EXERCISE REQUIREMENTS: Keep the wording of each record exactly the same when you repeat it, and leave out pictures.

MATERIAL TO PROCESS:
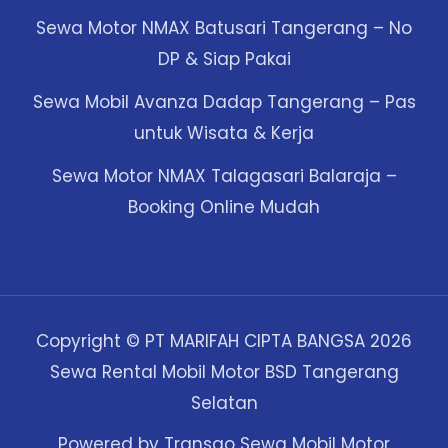
Sewa Motor NMAX Batusari Tangerang – No
DP & Siap Pakai
Sewa Mobil Avanza Dadap Tangerang – Pas
untuk Wisata & Kerja
Sewa Motor NMAX Talagasari Balaraja –
Booking Online Mudah
Copyright © PT MARIFAH CIPTA BANGSA 2026
Sewa Rental Mobil Motor BSD Tangerang
Selatan
Powered by Transgo Sewa Mobil Motor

WRITTEN SOLUTION:
Sewa Motor NMAX Batusari Tangerang – No
DP & Siap Pakai
Sewa Mobil Avanza Dadap Tangerang – Pas
untuk Wisata & Kerja
Sewa Motor NMAX Talagasari Balaraja –
Booking Online Mudah
Copyright © PT MARIFAH CIPTA BANGSA 2026
Sewa Rental Mobil Motor BSD Tangerang
Selatan
Powered by Transgo Sewa Mobil Motor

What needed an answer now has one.